**Dataset excerpts**
# # # #
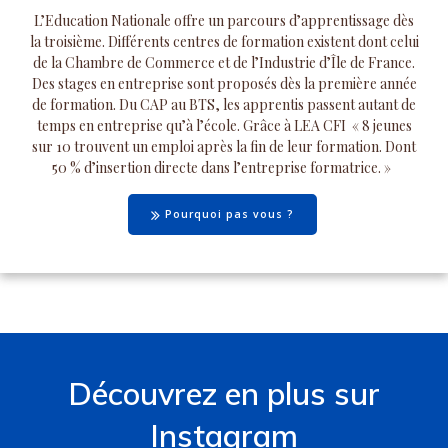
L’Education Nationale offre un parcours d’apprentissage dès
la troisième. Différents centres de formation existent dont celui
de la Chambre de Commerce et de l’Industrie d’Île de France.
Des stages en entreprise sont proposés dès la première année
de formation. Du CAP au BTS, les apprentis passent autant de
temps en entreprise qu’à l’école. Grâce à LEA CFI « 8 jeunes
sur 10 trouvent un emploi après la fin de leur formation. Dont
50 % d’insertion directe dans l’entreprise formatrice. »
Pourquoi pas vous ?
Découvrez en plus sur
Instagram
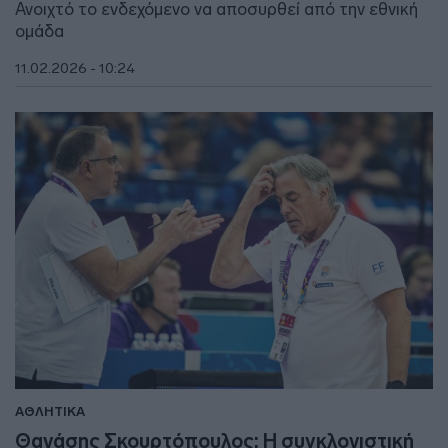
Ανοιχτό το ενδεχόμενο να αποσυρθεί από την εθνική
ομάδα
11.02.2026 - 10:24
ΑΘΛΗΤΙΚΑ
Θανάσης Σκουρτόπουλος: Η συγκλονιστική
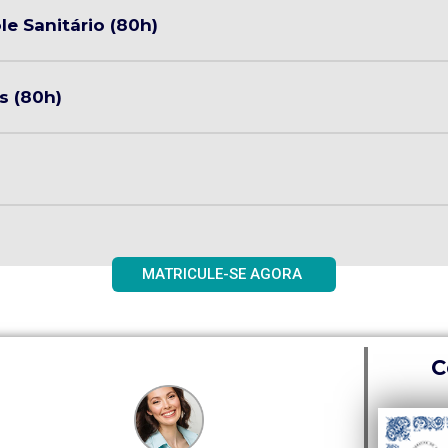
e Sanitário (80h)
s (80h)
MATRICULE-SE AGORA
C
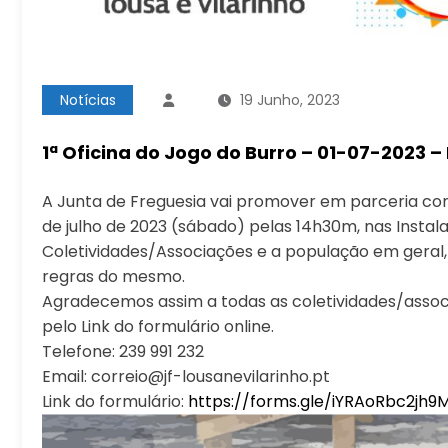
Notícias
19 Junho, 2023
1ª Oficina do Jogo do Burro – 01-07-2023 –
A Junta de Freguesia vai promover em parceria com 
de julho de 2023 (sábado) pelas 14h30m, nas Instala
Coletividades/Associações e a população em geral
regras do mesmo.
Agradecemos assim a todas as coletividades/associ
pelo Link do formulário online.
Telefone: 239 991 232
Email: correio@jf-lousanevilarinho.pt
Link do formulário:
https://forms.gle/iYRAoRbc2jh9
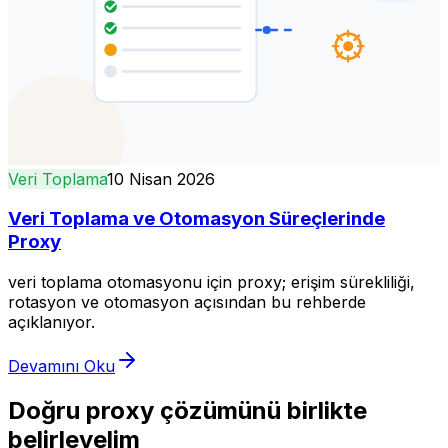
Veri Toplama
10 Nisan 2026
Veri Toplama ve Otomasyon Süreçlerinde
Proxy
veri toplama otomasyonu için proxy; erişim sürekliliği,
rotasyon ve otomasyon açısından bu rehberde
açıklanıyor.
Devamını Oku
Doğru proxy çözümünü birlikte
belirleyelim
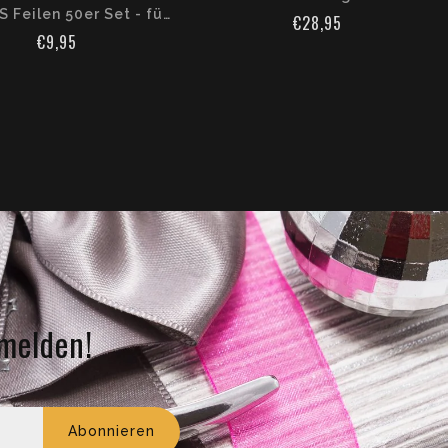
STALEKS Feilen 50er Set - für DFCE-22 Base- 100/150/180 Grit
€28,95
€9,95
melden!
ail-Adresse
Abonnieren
# # # #
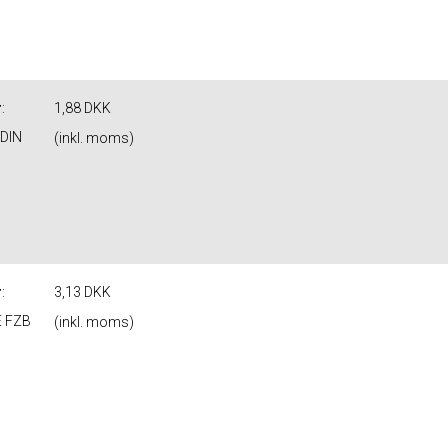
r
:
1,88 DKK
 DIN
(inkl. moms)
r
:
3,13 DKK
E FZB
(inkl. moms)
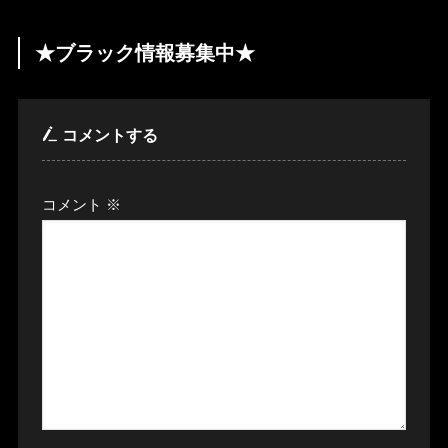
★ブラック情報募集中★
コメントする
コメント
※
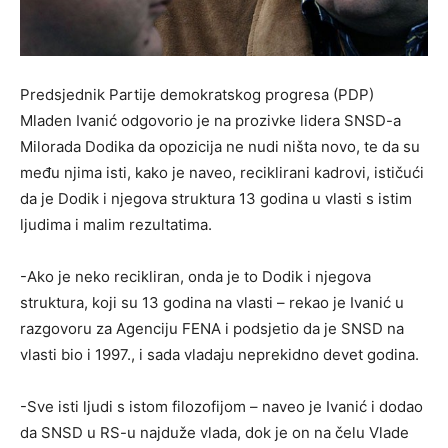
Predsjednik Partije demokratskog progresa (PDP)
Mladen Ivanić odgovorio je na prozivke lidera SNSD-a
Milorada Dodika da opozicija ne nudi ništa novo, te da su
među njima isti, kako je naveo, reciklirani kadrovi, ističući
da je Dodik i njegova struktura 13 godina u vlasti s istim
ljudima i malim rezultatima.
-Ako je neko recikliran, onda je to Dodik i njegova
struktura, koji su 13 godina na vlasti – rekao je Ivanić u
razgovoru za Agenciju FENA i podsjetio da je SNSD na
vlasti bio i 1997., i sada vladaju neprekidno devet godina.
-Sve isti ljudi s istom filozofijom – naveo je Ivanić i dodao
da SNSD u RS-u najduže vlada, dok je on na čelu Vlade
# # # #
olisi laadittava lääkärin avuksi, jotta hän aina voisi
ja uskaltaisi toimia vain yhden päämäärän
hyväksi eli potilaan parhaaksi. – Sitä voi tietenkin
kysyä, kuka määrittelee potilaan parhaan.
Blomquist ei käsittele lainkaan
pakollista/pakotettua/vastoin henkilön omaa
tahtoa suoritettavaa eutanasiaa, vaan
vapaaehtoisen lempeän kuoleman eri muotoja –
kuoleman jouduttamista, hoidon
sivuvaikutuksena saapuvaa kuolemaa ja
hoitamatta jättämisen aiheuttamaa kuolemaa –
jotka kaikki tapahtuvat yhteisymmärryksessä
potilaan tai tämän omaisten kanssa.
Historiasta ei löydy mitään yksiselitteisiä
# # # #
**Exercise description**
If a line of the records includes the string "kuolemaa", copy it out.

**Exercise answer**
sivuvaikutuksena saapuvaa kuolemaa ja
hoitamatta jättämisen aiheuttamaa kuolemaa –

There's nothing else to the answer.